ControlUp targets virtual desktop, server overprovisioning
If IT pros overprovision virtual desktops and servers, they waste money and resources. But there are other problems associated with poor resource allocation.
ANAHEIM, Calif. -- One trick for desktop or server virtualization success is to find the right amount of resources to dedicate to each machine. Too little RAM or virtual CPU capacity can grind performance to a halt, but too much probably means IT overspent.
It comes down to finding an equilibrium that makes a deployment as efficient as possible. ControlUp, a monitoring software company based in San Jose, Calif., conducted a study of more than 1,000 IT networks over 60 days to see how common provisioning issues are. The report highlights key performance indicators and helps IT professionals understand how they compare to other organizations. It can also help organizations drill down and see where they are overprovisioning.
The results were conclusive: Eighty-eight percent of desktops and 92% of servers were overprovisioned by more than one virtual CPU. In fact, only one in 10 desktops and 7% of servers the company analyzed were provisioned properly. Memory overprovisioning costs companies $233 per server on average.
At Citrix Synergy 2018, ControlUp CTO Yoni Avital spoke about the results of the study -- which the company plans to release later this month -- and other market trends.
Why is overprovisioning so common?
Yoni Avital: VMware, Microsoft and Citrix have a tendency to recommend larger-than-necessary sizes to make sure their own applications work. They don't really care about the efficiency of the workload on the customer side. Obviously, if you provision enough network and RAM you will increase the chances that everything will work OK; virtualization admins tend to overprovision much for the same reason.
You take these two factors and think about an application project. A team comes in saying our vendor recommends eight CPUs and 64 GBs of RAM for each server. Then they say, 'I want to make sure this project will work so let's put 10 CPUs and 85 GBs of RAM.' From that moment on, no one really touches it as long as it's working fine. You find yourself with some customers where almost 100% of the workloads were overprovisioned with no need whatsoever.
Why is overprovisioning such a problem?
Yoni AvitalCTO, ControlUp
Avital: When we speak about compute resources it's all about how many CPU cycles do we have available, how much RAM and how much disk I/O and network I/O is available to work with. Lots of applications require different resources. If you overprovision them, from one end you increase the chances that you will never face a resource consumption problem, which is fine. But if you're doing it too much, you're seriously not efficient. You have tons of hardware, all of its allocated, but it's not really being used. That's the main point: The allocation to usage ratio [must be] closer to be more efficient.
What can organizations do to combat overprovisioning?

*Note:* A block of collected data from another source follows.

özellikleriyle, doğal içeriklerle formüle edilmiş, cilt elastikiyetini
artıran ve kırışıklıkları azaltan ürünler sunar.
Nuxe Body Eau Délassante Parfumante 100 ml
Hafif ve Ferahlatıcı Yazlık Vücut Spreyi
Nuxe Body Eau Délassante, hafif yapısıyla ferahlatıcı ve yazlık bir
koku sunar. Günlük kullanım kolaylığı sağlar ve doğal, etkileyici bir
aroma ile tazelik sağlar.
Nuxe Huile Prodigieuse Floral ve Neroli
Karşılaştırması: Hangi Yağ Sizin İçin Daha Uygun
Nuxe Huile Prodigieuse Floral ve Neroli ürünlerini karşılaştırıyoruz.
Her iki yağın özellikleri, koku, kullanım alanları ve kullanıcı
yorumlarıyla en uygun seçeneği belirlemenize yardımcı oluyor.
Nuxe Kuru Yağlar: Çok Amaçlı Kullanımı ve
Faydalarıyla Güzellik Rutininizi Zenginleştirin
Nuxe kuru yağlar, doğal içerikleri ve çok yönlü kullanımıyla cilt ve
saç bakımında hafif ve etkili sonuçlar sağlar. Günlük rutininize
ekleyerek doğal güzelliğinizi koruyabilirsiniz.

Avital: What we recommend customers do is, we say, 'you have 100 workloads, 80 of them are overprovisioned so go ahead and right-size some of them based on our recommendations. Wait a week or two, make sure everything works -- no complaints whatsoever -- so you're a bit more confident with the data points we offer, then go ahead and continue the right-sizing process for everything.'
What other metrics do you consider?
Avital: We're continuously calculating benchmarks for various popular applications and agents you would find in any enterprise. For example, an antivirus agent should be pretty much the same across enterprises. They should schedule scans, compare what they find to their own patterns and either send an alert or not depending on what they find. If you look at hundreds of enterprises, the footprint of the antivirus agent should be similar.
We calculated the benchmark of the antivirus resource consumption. Say, on average it should consume 100 MBs of RAM and 1.5% CPU. On a per-customer basis, we compare that benchmark to what they're actually seeing. If the gap is considered large -- for example, the bench mark would be 1.5% CPU, but the customer says we're seeing 10% CPU -- something is happening here. It's the same version, the same software running on similar workloads, but the gap is there. Indeed this is a configuration issue for the customer using a problematic version, and by fixing that they lowered bandwidth consumption of that specific service.

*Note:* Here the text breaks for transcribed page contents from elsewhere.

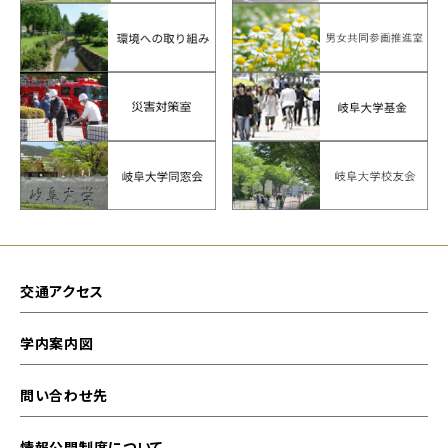
交通アクセス
学内案内図
問い合わせ先
情報公開制度について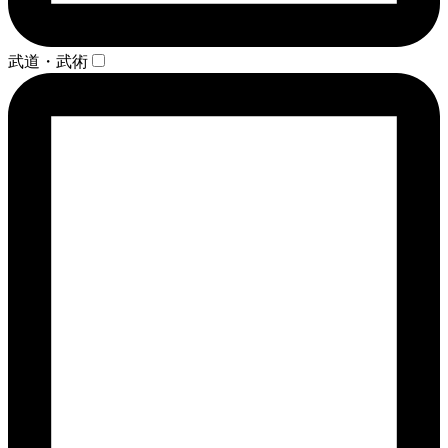
武道・武術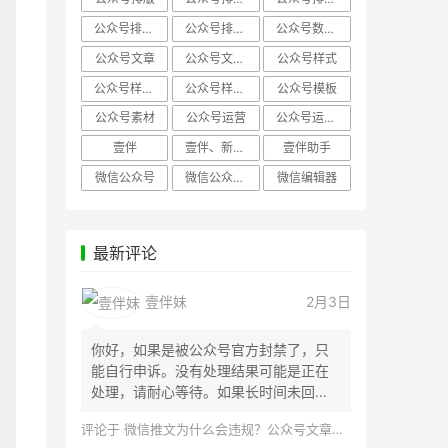
公众号排版，微信编辑器
公众号排版，排版样式
公众号数据分析
公众号文章
公众号文章、公众号运营
公众号样式
公众号样式，微信公众号排版
公众号样式，微信编辑器
公众号模板
公众号素材
公众号运营
公众号运营，公众号编辑器
壹伴
壹伴、新媒体运营
壹伴助手
微信公众号
微信公众号，样式模板、公众号样式
微信编辑器
最新评论
壹伴妹
2月3日
你好，如果是被公众号官方封禁了，只
能自行申诉。没有处理结果可能是正在
处理，请耐心等待。如果长时间未回
应，建议联...
评论于
微信推文为什么会违规？公众号文章怎么检测是否违规？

What market trends are you watching?
Avital: Probably the main thing we're seeing [in end-user computing] is user experience issues, whether it's slow logons or slow launches of applications. Perception of the performance is crucial for the day-to-day work routines. Without the visibility that [monitoring] provides, it remains constant complaints and the admins saying, 'We hear you, but we don't really see what's happening. We tried to fix that.' It's an endless circle with nothing being resolved.

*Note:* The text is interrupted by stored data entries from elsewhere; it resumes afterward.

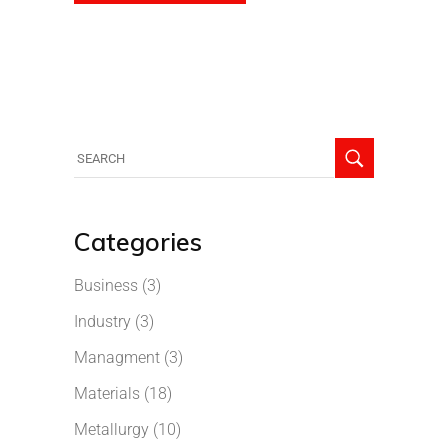
Categories
Business
(3)
Industry
(3)
Managment
(3)
Materials
(18)
Metallurgy
(10)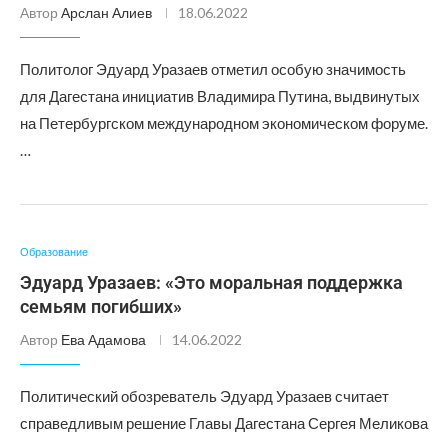
Автор
Арслан Алиев
18.06.2022
Политолог Эдуард Уразаев отметил особую значимость
для Дагестана инициатив Владимира Путина, выдвинутых
на Петербургском международном экономическом форуме.
…
Образование
Эдуард Уразаев: «Это моральная поддержка
семьям погибших»
Автор
Ева Адамова
14.06.2022
Политический обозреватель Эдуард Уразаев считает
справедливым решение Главы Дагестана Сергея Меликова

How does ControlUp help organizations that have an eye to the cloud?
Avital: Lots of customers imagine the CIO saying I want to understand how much it will cost to migrate our current workloads to Microsoft Azure or Amazon Web Services.
They're taking their current local configuration and comparing that to the relevant instance in the public cloud and say it's going to cost us one million bucks per month. What we do [is make] sizing recommendations and use that for cloud migration scenarios. We're going to tell the customers don't base the cost on the current allocations, base them on the recommended sizing on what we actually discovered and then the estimations are much lower and make more sense.